**TASK OBJECTIVE:**
Write out the data again in full, keeping every character the same.

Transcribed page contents
+--

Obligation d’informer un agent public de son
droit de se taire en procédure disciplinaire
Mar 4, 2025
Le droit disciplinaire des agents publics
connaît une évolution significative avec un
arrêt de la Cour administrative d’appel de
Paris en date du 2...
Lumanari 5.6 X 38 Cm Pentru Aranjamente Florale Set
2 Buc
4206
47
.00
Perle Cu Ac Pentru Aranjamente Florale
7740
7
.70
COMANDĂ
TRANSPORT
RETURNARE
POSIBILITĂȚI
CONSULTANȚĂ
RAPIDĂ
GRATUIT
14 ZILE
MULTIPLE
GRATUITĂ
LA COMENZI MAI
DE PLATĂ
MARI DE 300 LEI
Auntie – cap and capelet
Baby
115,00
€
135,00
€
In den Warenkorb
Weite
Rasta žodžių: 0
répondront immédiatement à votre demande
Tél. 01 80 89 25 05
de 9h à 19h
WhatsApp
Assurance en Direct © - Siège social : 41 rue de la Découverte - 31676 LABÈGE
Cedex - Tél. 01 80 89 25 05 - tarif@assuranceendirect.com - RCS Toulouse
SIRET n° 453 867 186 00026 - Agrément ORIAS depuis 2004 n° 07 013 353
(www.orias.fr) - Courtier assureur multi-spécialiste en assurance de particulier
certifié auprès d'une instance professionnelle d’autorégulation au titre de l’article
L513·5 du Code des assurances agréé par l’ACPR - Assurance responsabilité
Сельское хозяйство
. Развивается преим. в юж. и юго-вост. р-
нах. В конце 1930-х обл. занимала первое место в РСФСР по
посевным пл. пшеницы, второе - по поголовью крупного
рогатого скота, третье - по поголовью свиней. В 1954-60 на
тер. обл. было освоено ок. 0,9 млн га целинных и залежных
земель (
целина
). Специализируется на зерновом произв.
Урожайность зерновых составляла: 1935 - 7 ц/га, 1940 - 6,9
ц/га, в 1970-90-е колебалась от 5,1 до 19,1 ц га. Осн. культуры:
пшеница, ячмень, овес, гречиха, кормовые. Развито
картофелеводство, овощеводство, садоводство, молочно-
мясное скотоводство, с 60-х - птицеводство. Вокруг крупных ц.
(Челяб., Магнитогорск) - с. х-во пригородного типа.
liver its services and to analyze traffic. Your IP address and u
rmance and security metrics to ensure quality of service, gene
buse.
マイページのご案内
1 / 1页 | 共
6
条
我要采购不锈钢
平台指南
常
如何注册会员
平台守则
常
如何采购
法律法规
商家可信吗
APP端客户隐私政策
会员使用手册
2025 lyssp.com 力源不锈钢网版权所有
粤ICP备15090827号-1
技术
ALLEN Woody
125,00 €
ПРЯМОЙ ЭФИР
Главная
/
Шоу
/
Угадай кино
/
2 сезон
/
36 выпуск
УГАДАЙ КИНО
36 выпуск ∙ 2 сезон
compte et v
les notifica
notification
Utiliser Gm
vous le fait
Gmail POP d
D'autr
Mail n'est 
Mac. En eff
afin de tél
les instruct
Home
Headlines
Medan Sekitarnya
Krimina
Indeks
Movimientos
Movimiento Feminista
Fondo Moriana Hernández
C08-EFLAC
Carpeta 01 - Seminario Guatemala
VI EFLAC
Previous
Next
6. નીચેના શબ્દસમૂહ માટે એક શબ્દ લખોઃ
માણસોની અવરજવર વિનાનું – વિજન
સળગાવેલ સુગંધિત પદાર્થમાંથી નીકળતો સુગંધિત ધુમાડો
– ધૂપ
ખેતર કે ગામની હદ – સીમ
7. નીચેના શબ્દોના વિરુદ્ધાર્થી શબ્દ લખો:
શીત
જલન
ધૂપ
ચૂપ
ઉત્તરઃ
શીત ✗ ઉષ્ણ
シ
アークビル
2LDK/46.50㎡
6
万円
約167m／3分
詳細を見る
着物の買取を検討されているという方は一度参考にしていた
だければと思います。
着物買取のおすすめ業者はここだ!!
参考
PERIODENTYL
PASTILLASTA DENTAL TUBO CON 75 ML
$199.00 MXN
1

+--

**EXERCISE RESULT:**
Obligation d’informer un agent public de son
droit de se taire en procédure disciplinaire
Mar 4, 2025
Le droit disciplinaire des agents publics
connaît une évolution significative avec un
arrêt de la Cour administrative d’appel de
Paris en date du 2...
Lumanari 5.6 X 38 Cm Pentru Aranjamente Florale Set
2 Buc
4206
47
.00
Perle Cu Ac Pentru Aranjamente Florale
7740
7
.70
COMANDĂ
TRANSPORT
RETURNARE
POSIBILITĂȚI
CONSULTANȚĂ
RAPIDĂ
GRATUIT
14 ZILE
MULTIPLE
GRATUITĂ
LA COMENZI MAI
DE PLATĂ
MARI DE 300 LEI
Auntie – cap and capelet
Baby
115,00
€
135,00
€
In den Warenkorb
Weite
Rasta žodžių: 0
répondront immédiatement à votre demande
Tél. 01 80 89 25 05
de 9h à 19h
WhatsApp
Assurance en Direct © - Siège social : 41 rue de la Découverte - 31676 LABÈGE
Cedex - Tél. 01 80 89 25 05 - tarif@assuranceendirect.com - RCS Toulouse
SIRET n° 453 867 186 00026 - Agrément ORIAS depuis 2004 n° 07 013 353
(www.orias.fr) - Courtier assureur multi-spécialiste en assurance de particulier
certifié auprès d'une instance professionnelle d’autorégulation au titre de l’article
L513·5 du Code des assurances agréé par l’ACPR - Assurance responsabilité
Сельское хозяйство
. Развивается преим. в юж. и юго-вост. р-
нах. В конце 1930-х обл. занимала первое место в РСФСР по
посевным пл. пшеницы, второе - по поголовью крупного
рогатого скота, третье - по поголовью свиней. В 1954-60 на
тер. обл. было освоено ок. 0,9 млн га целинных и залежных
земель (
целина
). Специализируется на зерновом произв.
Урожайность зерновых составляла: 1935 - 7 ц/га, 1940 - 6,9
ц/га, в 1970-90-е колебалась от 5,1 до 19,1 ц га. Осн. культуры:
пшеница, ячмень, овес, гречиха, кормовые. Развито
картофелеводство, овощеводство, садоводство, молочно-
мясное скотоводство, с 60-х - птицеводство. Вокруг крупных ц.
(Челяб., Магнитогорск) - с. х-во пригородного типа.
liver its services and to analyze traffic. Your IP address and u
rmance and security metrics to ensure quality of service, gene
buse.
マイページのご案内
1 / 1页 | 共
6
条
我要采购不锈钢
平台指南
常
如何注册会员
平台守则
常
如何采购
法律法规
商家可信吗
APP端客户隐私政策
会员使用手册
2025 lyssp.com 力源不锈钢网版权所有
粤ICP备15090827号-1
技术
ALLEN Woody
125,00 €
ПРЯМОЙ ЭФИР
Главная
/
Шоу
/
Угадай кино
/
2 сезон
/
36 выпуск
УГАДАЙ КИНО
36 выпуск ∙ 2 сезон
compte et v
les notifica
notification
Utiliser Gm
vous le fait
Gmail POP d
D'autr
Mail n'est 
Mac. En eff
afin de tél
les instruct
Home
Headlines
Medan Sekitarnya
Krimina
Indeks
Movimientos
Movimiento Feminista
Fondo Moriana Hernández
C08-EFLAC
Carpeta 01 - Seminario Guatemala
VI EFLAC
Previous
Next
6. નીચેના શબ્દસમૂહ માટે એક શબ્દ લખોઃ
માણસોની અવરજવર વિનાનું – વિજન
સળગાવેલ સુગંધિત પદાર્થમાંથી નીકળતો સુગંધિત ધુમાડો
– ધૂપ
ખેતર કે ગામની હદ – સીમ
7. નીચેના શબ્દોના વિરુદ્ધાર્થી શબ્દ લખો:
શીત
જલન
ધૂપ
ચૂપ
ઉત્તરઃ
શીત ✗ ઉષ્ણ
シ
アークビル
2LDK/46.50㎡
6
万円
約167m／3分
詳細を見る
着物の買取を検討されているという方は一度参考にしていた
だければと思います。
着物買取のおすすめ業者はここだ!!
参考
PERIODENTYL
PASTILLASTA DENTAL TUBO CON 75 ML
$199.00 MXN
1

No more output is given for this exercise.